Lastly, the Internet and the idea that everything on the Internet is free has created a society of people stealing your work around the world. This is a heavy, heavy subject and I would love our industry to concentrate on these business topics:
1) Increased supply and lower demand caused by print magazines going out of fashion and the technology making everyone a photographer.
2) Agencies like Getty monopolizing the market but yet driving the prices of imagery down through the floor.
3) Theft and the lack of respect for licensing images worldwide.
4) Photographers not being educated and allowing the world to collect licensing fees due them and then not paying them.

SB: Explain more about that last one, the licensing aspects.

MG: This is something I have been working on for at least 15 years. When I was on the board of the Editorial Photography (EP) organization, we learned that magazines were licensing images through the Copyright Clearance Center (CCC) from articles to the tune of $250 million dollars but not paying the photographers the additional licensing fees. I have reached out to various creative organizations and we are still working on a business model for photographers to get paid the way musicians do, getting their proper licensing fees. There are three parts to this: worldwide fees are being collected by foreign RROs (Reprographic Rights Organizations) that photographers are not getting, the CCC is collecting fees that photographers are not getting, and finally companies like Google are getting ad click revenue from our images without photographers getting paid for supplying the content for those pages.

All of this is about running your photography business in a strategic fashion. Photographers should always register their images because you really cannot deal with theft without properly registered copyrights. Photographers should pay more attention to the licensing issues—not necessarily with your clients, your clients know how to buy images—but with the world of the Internet where everything is perceived to be “free.”

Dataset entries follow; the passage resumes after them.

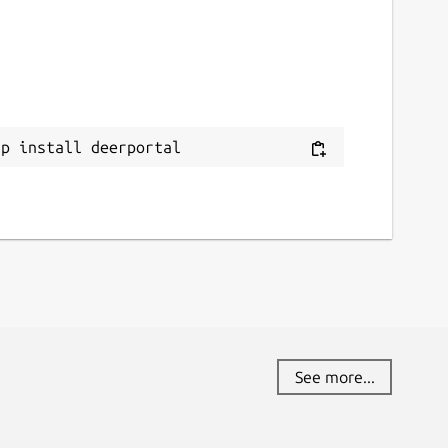
ap install deerportal
See more...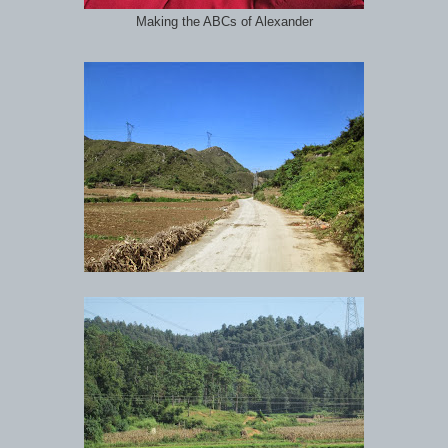
Making the ABCs of Alexander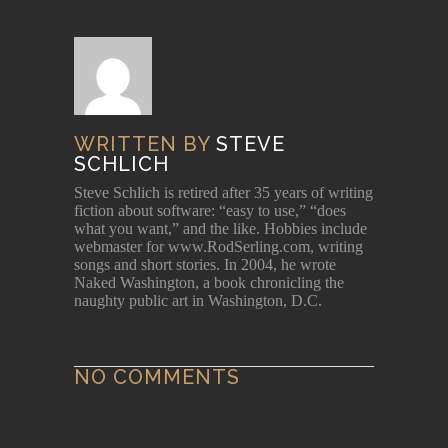
WRITTEN BY
STEVE
SCHLICH
Steve Schlich is retired after 35 years of writing
fiction about software: “easy to use,” “does
what you want,” and the like. Hobbies include
webmaster for www.RodSerling.com, writing
songs and short stories. In 2004, he wrote
Naked Washington, a book chronicling the
naughty public art in Washington, D.C.
NO COMMENTS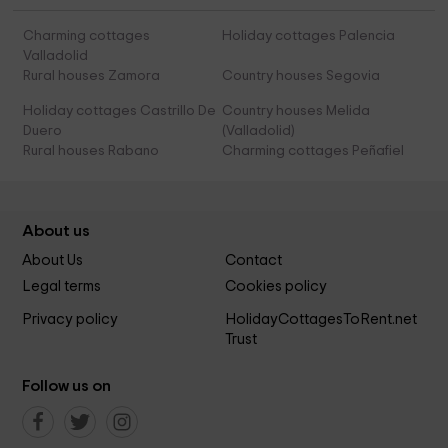
Charming cottages
Holiday cottages Palencia
Valladolid
Rural houses Zamora
Country houses Segovia
Holiday cottages Castrillo De
Country houses Melida
Duero
(Valladolid)
Rural houses Rabano
Charming cottages Peñafiel
About us
About Us
Contact
Legal terms
Cookies policy
Privacy policy
HolidayCottagesToRent.net
Trust
Follow us on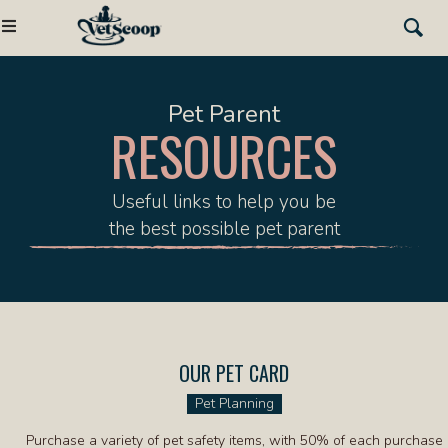
Pet Parent
RESOURCES
Useful links to help you be
the best possible pet parent
OUR PET CARD
(OPENS IN A NEW W
Pet Planning
Purchase a variety of pet safety items, with 50% of each purchase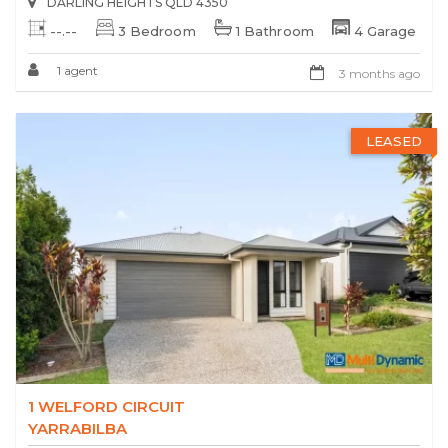
DARLING HEIGHTS QLD 4350
--.--
3 Bedroom
1 Bathroom
4 Garage
1 agent
3 months ago
LEASED
1 WELFORD CIRCUIT
YARRABILBA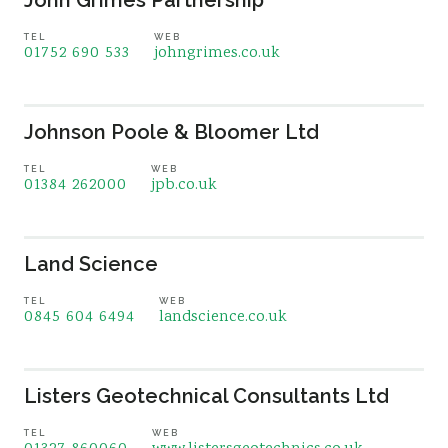
John Grimes Partnership
TEL
WEB
01752 690 533
johngrimes.co.uk
Johnson Poole & Bloomer Ltd
TEL
WEB
01384 262000
jpb.co.uk
Land Science
TEL
WEB
0845 604 6494
landscience.co.uk
Listers Geotechnical Consultants Ltd
TEL
WEB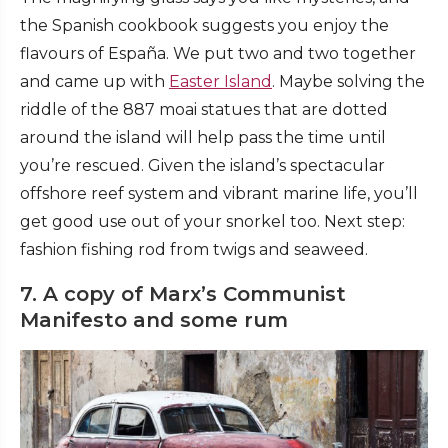
the Spanish cookbook suggests you enjoy the
flavours of España. We put two and two together
and came up with
Easter Island
. Maybe solving the
riddle of the 887 moai statues that are dotted
around the island will help pass the time until
you’re rescued. Given the island’s spectacular
offshore reef system and vibrant marine life, you’ll
get good use out of your snorkel too. Next step:
fashion fishing rod from twigs and seaweed.
7. A copy of Marx’s Communist
Manifesto and some rum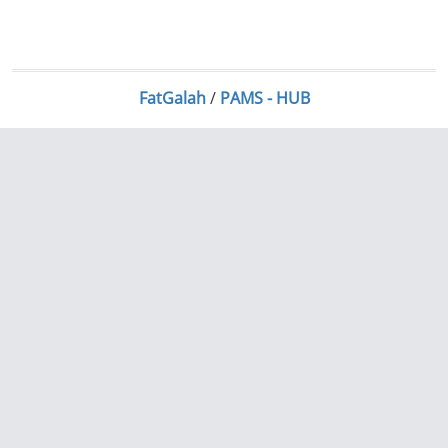
FatGalah
/
PAMS - HUB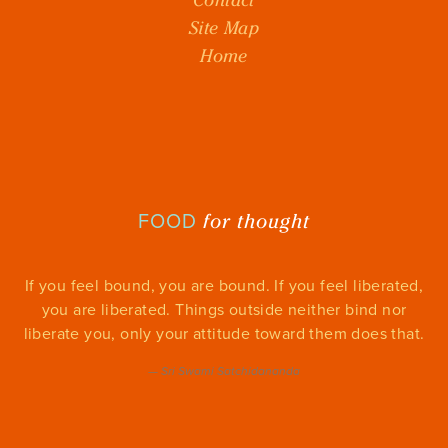
Site Map
Home
for thought
FOOD
If you feel bound, you are bound. If you feel liberated,
you are liberated. Things outside neither bind nor
liberate you, only your attitude toward them does that.
—
Sri Swami Satchidananda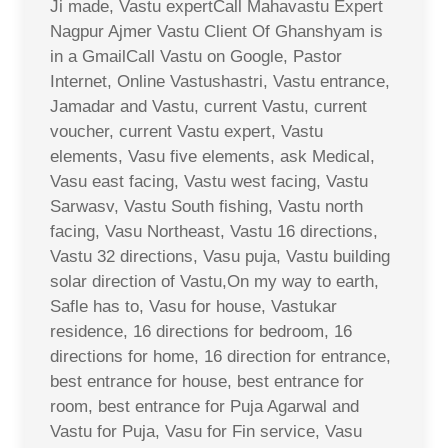
Ji made, Vastu expertCall Mahavastu Expert
Nagpur Ajmer Vastu Client Of Ghanshyam is
in a GmailCall Vastu on Google, Pastor
Internet, Online Vastushastri, Vastu entrance,
Jamadar and Vastu, current Vastu, current
voucher, current Vastu expert, Vastu
elements, Vasu five elements, ask Medical,
Vasu east facing, Vastu west facing, Vastu
Sarwasv, Vastu South fishing, Vastu north
facing, Vasu Northeast, Vastu 16 directions,
Vastu 32 directions, Vasu puja, Vastu building
solar direction of Vastu,On my way to earth,
Safle has to, Vasu for house, Vastukar
residence, 16 directions for bedroom, 16
directions for home, 16 direction for entrance,
best entrance for house, best entrance for
room, best entrance for Puja Agarwal and
Vastu for Puja, Vasu for Fin service, Vasu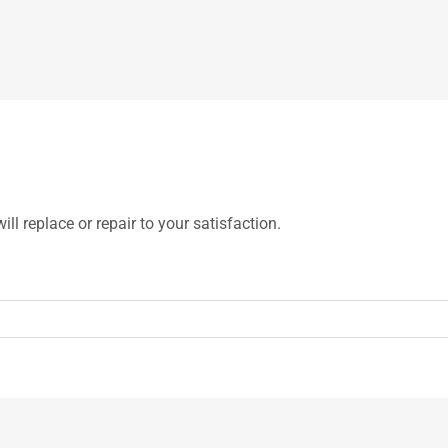
ill replace or repair to your satisfaction.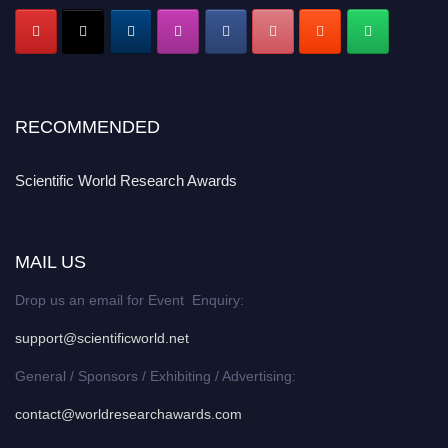
RECOMMENDED
Scientific World Research Awards
MAIL US
Drop us an email for Event Enquiry:
support@scientificworld.net
General / Sponsors / Exhibiting / Advertising:
contact@worldresearchawards.com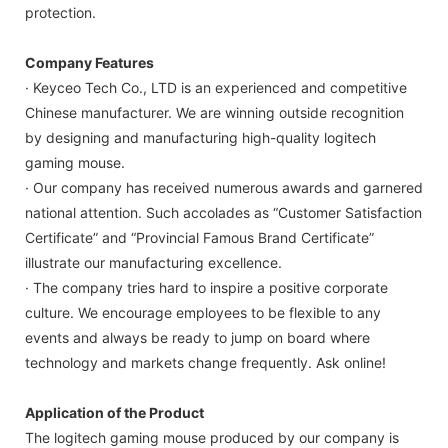
protection.
Company Features
· Keyceo Tech Co., LTD is an experienced and competitive
Chinese manufacturer. We are winning outside recognition
by designing and manufacturing high-quality logitech
gaming mouse.
· Our company has received numerous awards and garnered
national attention. Such accolades as “Customer Satisfaction
Certificate” and “Provincial Famous Brand Certificate”
illustrate our manufacturing excellence.
· The company tries hard to inspire a positive corporate
culture. We encourage employees to be flexible to any
events and always be ready to jump on board where
technology and markets change frequently. Ask online!
Application of the Product
The logitech gaming mouse produced by our company is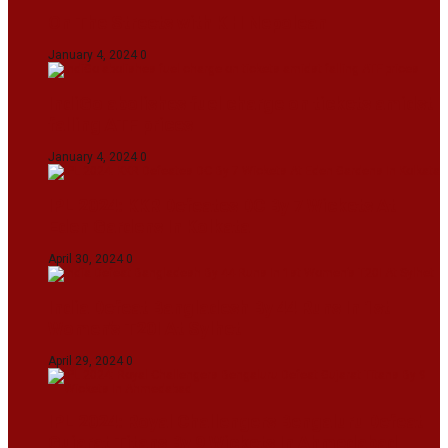
On The Streets with K H Nepolean
January 4, 2024
0
IndiGo abolishes fuel charge on tickets amidst
falling ATF prices
January 4, 2024
0
IPL 2024: KKR Defeates DC By 7 Wickets At
Eden Gardens In Kolkata
April 30, 2024
0
India Defeat Bangladesh By 44 Runs In 1st
Women’s T20I At Sylhet
April 29, 2024
0
IPL 2024: Royal Challengers Bengaluru Defeat
Gujarat Titans By 9 Wickets In Ahmedabad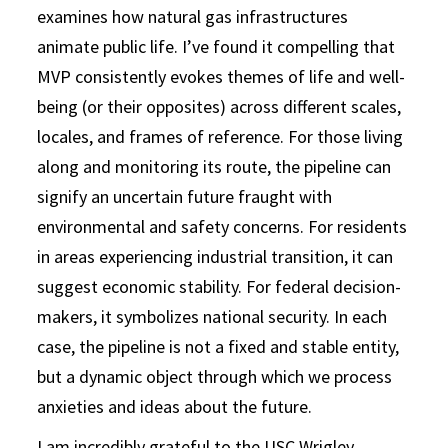
examines how natural gas infrastructures
animate public life. I’ve found it compelling that
MVP consistently evokes themes of life and well-
being (or their opposites) across different scales,
locales, and frames of reference. For those living
along and monitoring its route, the pipeline can
signify an uncertain future fraught with
environmental and safety concerns. For residents
in areas experiencing industrial transition, it can
suggest economic stability. For federal decision-
makers, it symbolizes national security. In each
case, the pipeline is not a fixed and stable entity,
but a dynamic object through which we process
anxieties and ideas about the future.
I am incredibly grateful to the USC Wrigley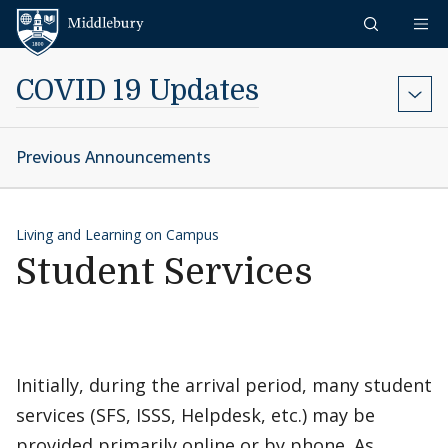
Skip to content
Middlebury
COVID 19 Updates
Previous Announcements
Living and Learning on Campus
Student Services
Initially, during the arrival period, many student
services (SFS, ISSS, Helpdesk, etc.) may be
provided primarily online or by phone. As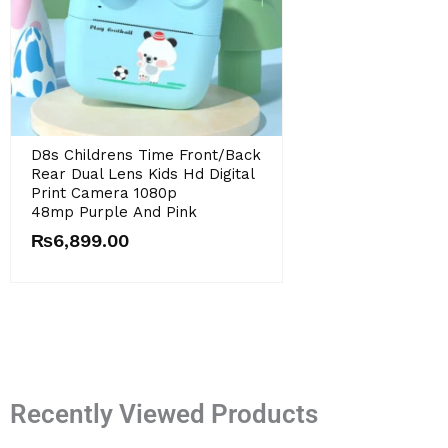
Original
Current
D8s Childrens Time Front/back
price
price
Rear Dual Lens Kids Hd Digital
was:
is:
Print Camera 1080p
₨9,899.00.
₨6,899.00.
48mp Purple And Pink
₨
6,899.00
Recently Viewed Products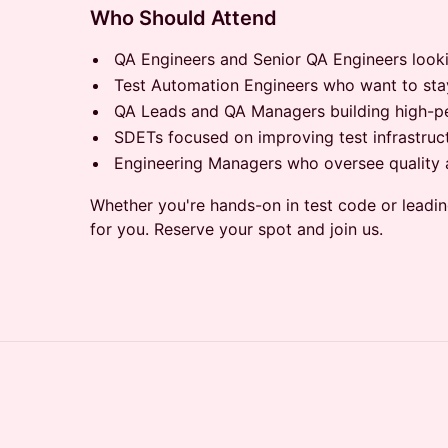
Who Should Attend
QA Engineers and Senior QA Engineers lookin
Test Automation Engineers who want to stay 
QA Leads and QA Managers building high-pe
SDETs focused on improving test infrastructu
Engineering Managers who oversee quality ac
Whether you're hands-on in test code or leading
for you. Reserve your spot and join us.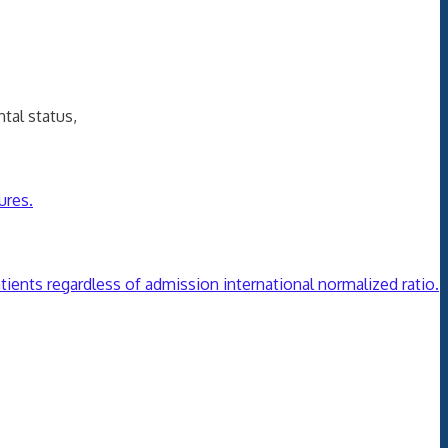
al status,
ures.
tients regardless of admission international normalized ratio.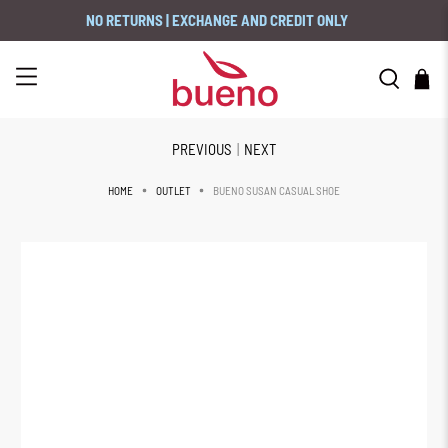
NO RETURNS | EXCHANGE AND CREDIT ONLY
PREVIOUS
|
NEXT
BUENO SUSAN CASUAL SHOE
HOME
OUTLET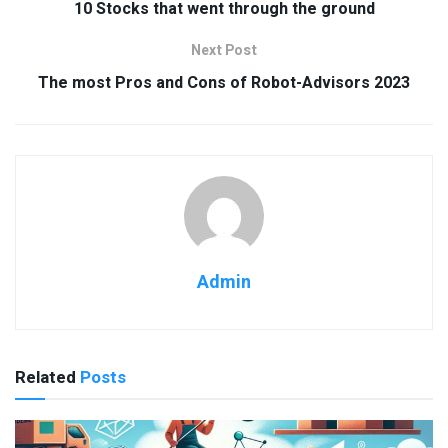
10 Stocks that went through the ground
Next Post
The most Pros and Cons of Robot-Advisors 2023
Admin
Related
Posts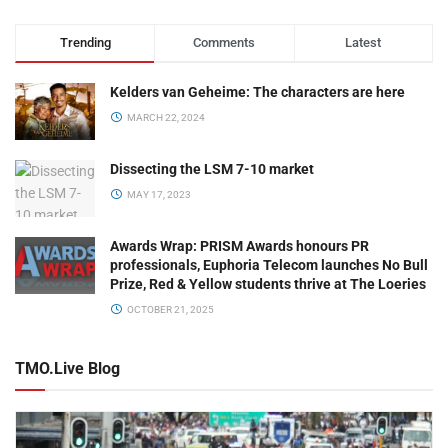
Trending
Comments
Latest
Kelders van Geheime: The characters are here
MARCH 22, 2024
Dissecting the LSM 7-10 market
MAY 17, 2023
Awards Wrap: PRISM Awards honours PR
professionals, Euphoria Telecom launches No Bull
Prize, Red & Yellow students thrive at The Loeries
OCTOBER 21, 2025
TMO.Live Blog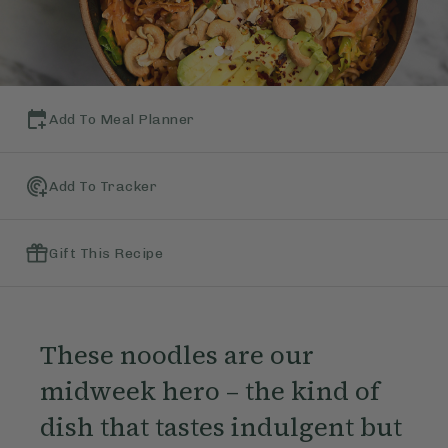
Add To Meal Planner
Add To Tracker
Gift This Recipe
These noodles are our
midweek hero – the kind of
dish that tastes indulgent but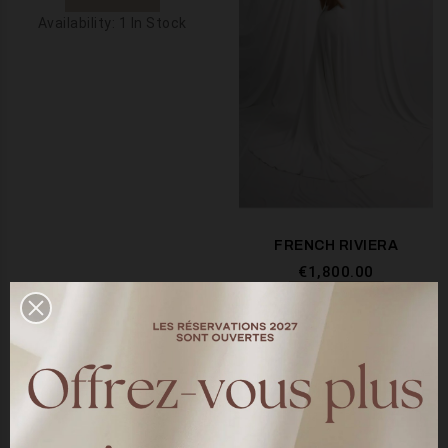
Availability:
1 In Stock
FRENCH RIVIERA
€1,800.00
SEE MORE
Availability:
10 In Stock
Showing 1-2 of 2 item(s)

BACK TO TOP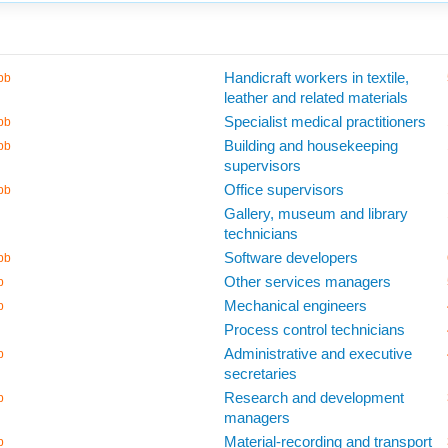
Handicraft workers in textile,
bb
leather and related materials
Specialist medical practitioners
bb
Building and housekeeping
bb
supervisors
Office supervisors
bb
Gallery, museum and library
technicians
Software developers
bb
Other services managers
b
Mechanical engineers
b
Process control technicians
Administrative and executive
b
secretaries
Research and development
b
managers
Material-recording and transport
b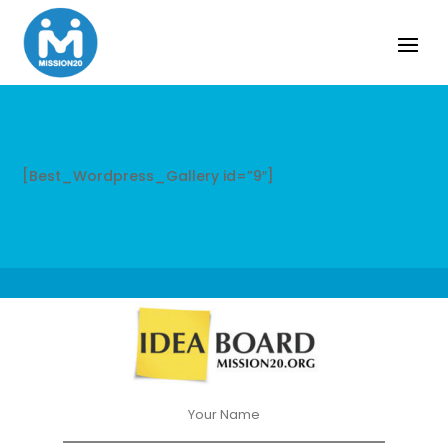
[Best_Wordpress_Gallery id=”9″]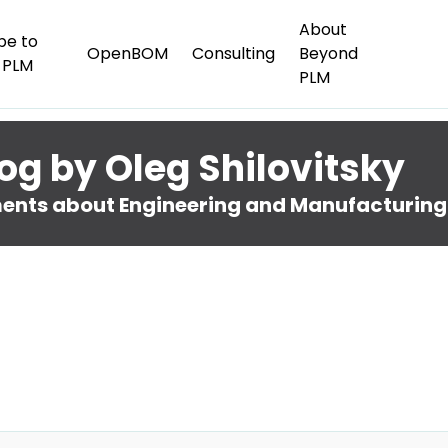
About
be to
OpenBOM
Consulting
Beyond
 PLM
PLM
og by Oleg Shilovitsky
nts about Engineering and Manufacturing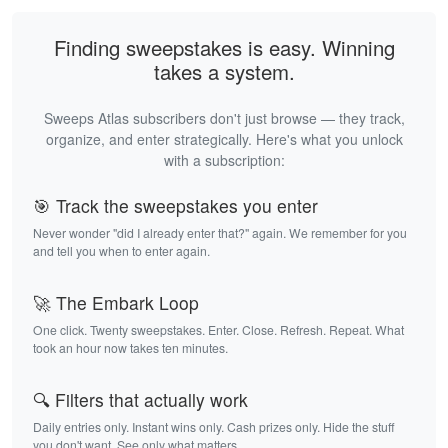
Finding sweepstakes is easy. Winning
takes a system.
Sweeps Atlas subscribers don't just browse — they track,
organize, and enter strategically. Here's what you unlock
with a subscription:
🎯 Track the sweepstakes you enter
Never wonder "did I already enter that?" again. We remember for you
and tell you when to enter again.
🚀 The Embark Loop
One click. Twenty sweepstakes. Enter. Close. Refresh. Repeat. What
took an hour now takes ten minutes.
🔍 Filters that actually work
Daily entries only. Instant wins only. Cash prizes only. Hide the stuff
you don't want. See only what matters.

A good service to use is called ImageRights International (, they use great technology to help you register your images, search the Internet for use of your images so you can then recover the licensing fees for rights. Photographers are the only businesses to feel themselves to be litigious if they ask for licensing fees from companies that steal their images. Ask! This is a business like any other—so you should be collecting the money owed to you for image usage.

Chris Rock

SB: What was the best “war story” portrait assignment you have had? Something for our readers to learn from your experience.

MG: I can tell the one about Martin Landau. I had a shoot with him for Entertainment Tonight and we lit for color (the majority of the assignment). My assistant accidently stepped in front of one of the strobe packs and the color turned out to be muddy and horrible but when we got the black-and-white images they looked wonderful and powerful. These images got published everywhere and, since it was the same year Landau won his Academy Award for the movie Ed Wood, it turned out to be a huge success. Sometimes you need to be open to accidents.

SB: What advice do you have for those looking at portrait photography as a business—pitfalls to avoid and opportunities to pursue?

MG: It depends on whether they are looking to get into the fine art, retail, commercial, or editorial aspect of it. I think editorial is dead, magazines have no budgets and are dying every day. I have heard stories of some of the most successful consumer portrait photographers working as big retail companies doing many school districts, although this is the least glamorous side of the business because of the lack of creativity involved. Your personal work can be a great opportunity. I look at my Urban Landscapes Project, which are panoramic images that chronicle my travels around the world while on assignment, as my personal work, but it is also where I am known for my lighting and composition. I use the personal work to communicate what I can bring to a shoot—a critical aspect of marketing and business. I am currently working on a fine art portrait book of my ’80s music photography. Often when you are a commercial or editorial portrait photographer, this work can “age well” and possibly turn into fine art projects in the future.